ACTIVITY:
How many lines of these entries include the string "اضافة"? State the number alone.

● ● ● ● ●

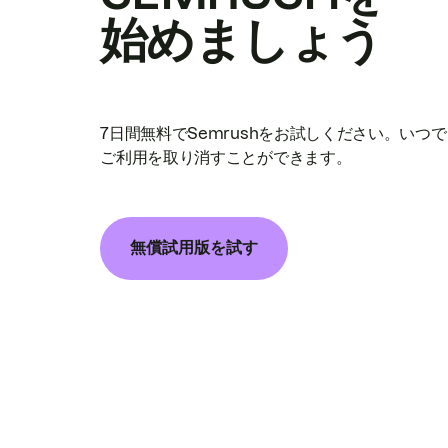
始めましょう
7日間無料でSemrushをお試しください。いつ
ご利用を取り消すことができます。
無償試用版を試す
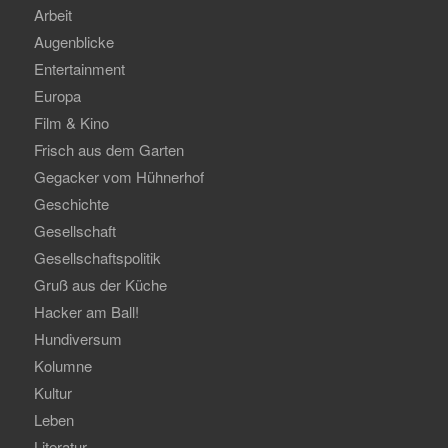
Arbeit
Augenblicke
Entertainment
Europa
Film & Kino
Frisch aus dem Garten
Gegacker vom Hühnerhof
Geschichte
Gesellschaft
Gesellschaftspolitik
Gruß aus der Küche
Hacker am Ball!
Hundiversum
Kolumne
Kultur
Leben
Literatur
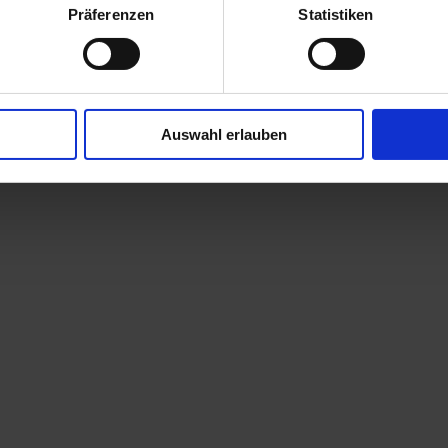
Präferenzen
Statistiken
Auswahl erlauben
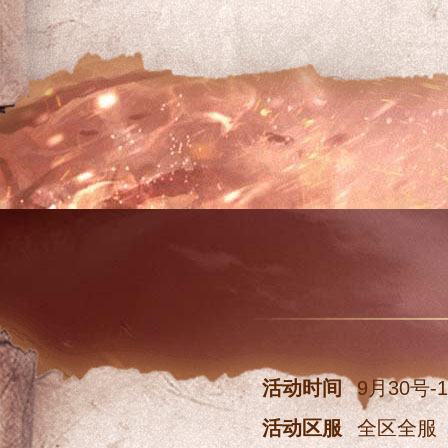
活动时间
9月30号-
活动区服
全区全服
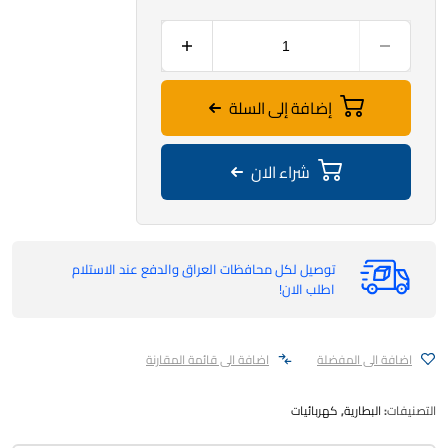
إضافة إلى السلة
شراء الان
توصيل لكل محافظات العراق والدفع عند الاستلام
اطلب الان!
اضافة الى المفضلة
اضافة الى قائمة المقارنة
التصنيفات:
البطارية
,
كهربائيات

● ● ● ● ●

ANSWER TO THIS EXERCISE:
2